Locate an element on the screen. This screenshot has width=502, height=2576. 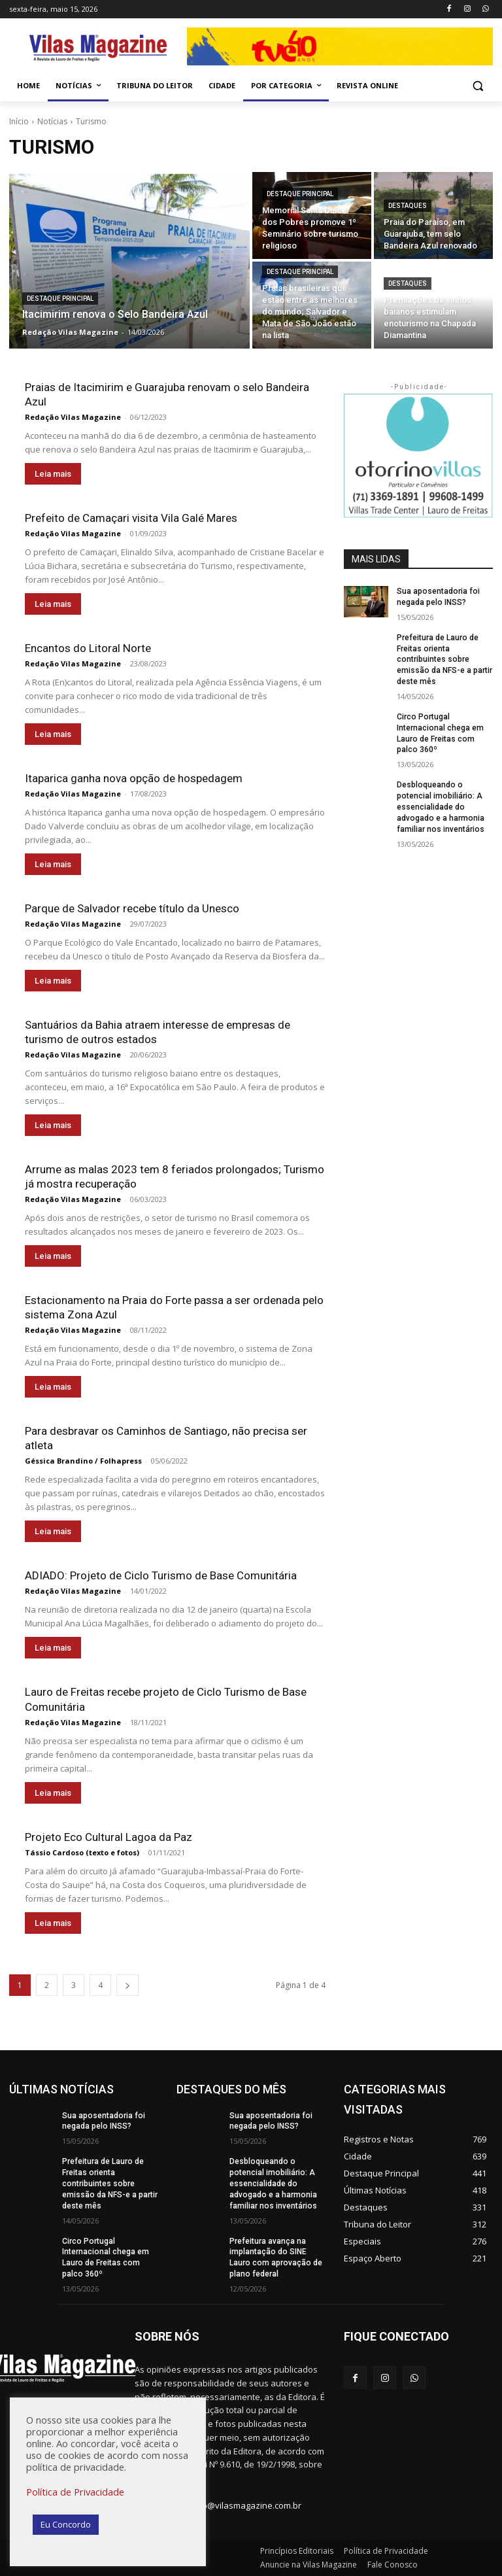
[button] is located at coordinates (477, 86).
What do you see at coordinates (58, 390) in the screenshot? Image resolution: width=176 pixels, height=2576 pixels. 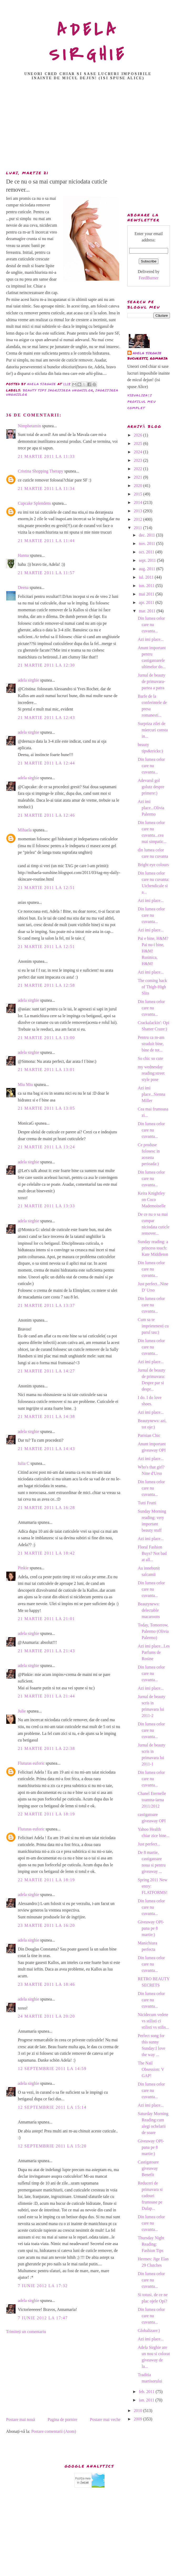 I see `beauty tips ingrijirea unghiilor` at bounding box center [58, 390].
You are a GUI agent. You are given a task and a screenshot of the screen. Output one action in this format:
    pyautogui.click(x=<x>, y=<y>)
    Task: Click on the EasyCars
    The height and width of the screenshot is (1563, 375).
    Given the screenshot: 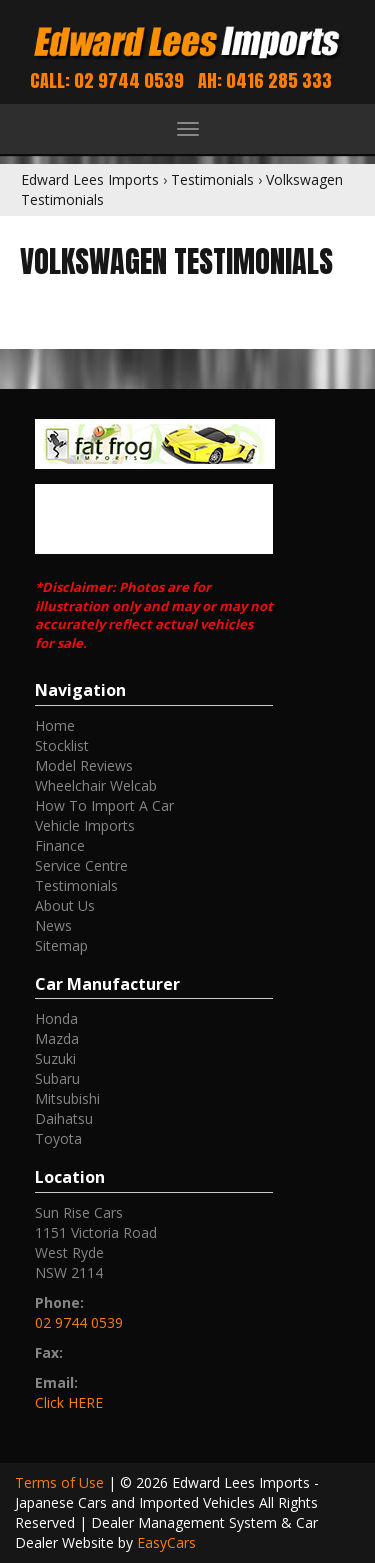 What is the action you would take?
    pyautogui.click(x=166, y=1542)
    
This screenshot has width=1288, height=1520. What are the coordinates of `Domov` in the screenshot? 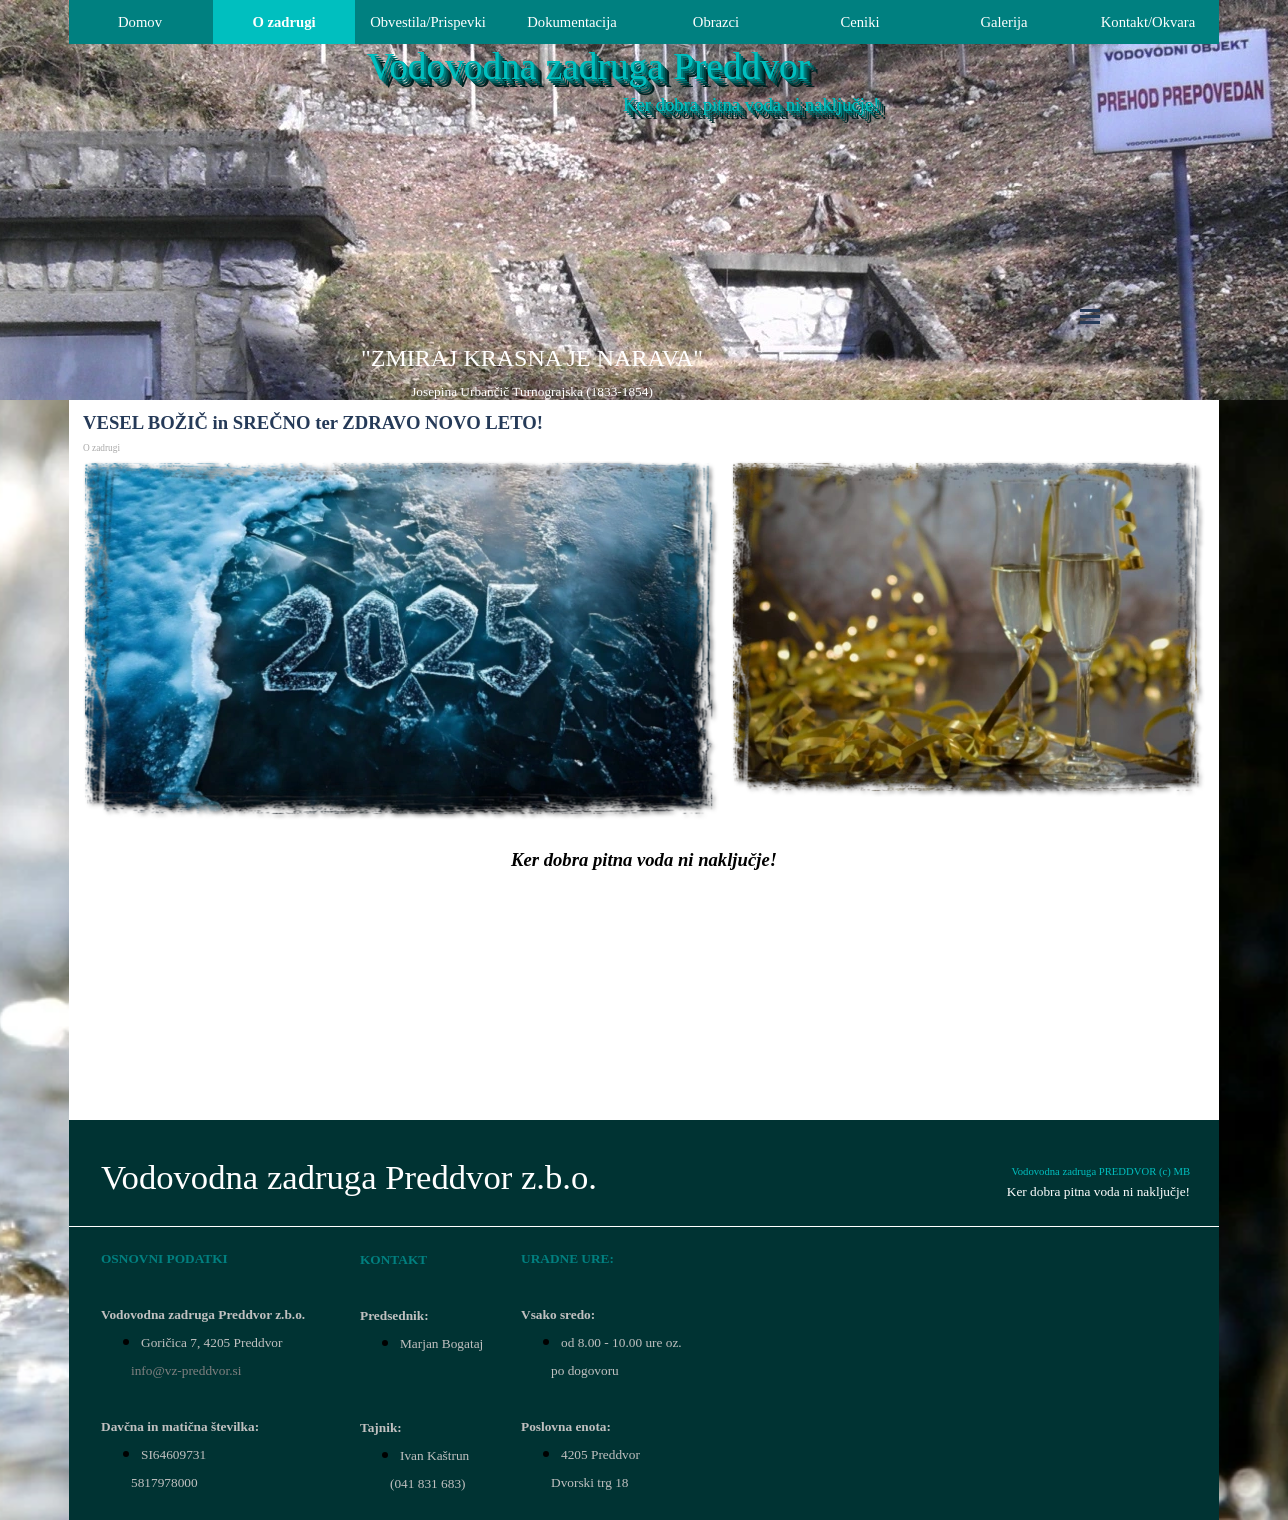 It's located at (140, 22).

=-=-=-=-=

__Action item__
The entries above hold a line with "You are a GUI" and a later line with "The height and". Write out exactly those lines and all lines between, nothing more.

__Output for this exercise__
You are a GUI agent. You are given a task and a screenshot of the screen. Output one action in this format:
    pyautogui.click(x=<x>, y=<y>)
    Task: Click on the EasyCars
    The height and width of the screenshot is (1563, 375).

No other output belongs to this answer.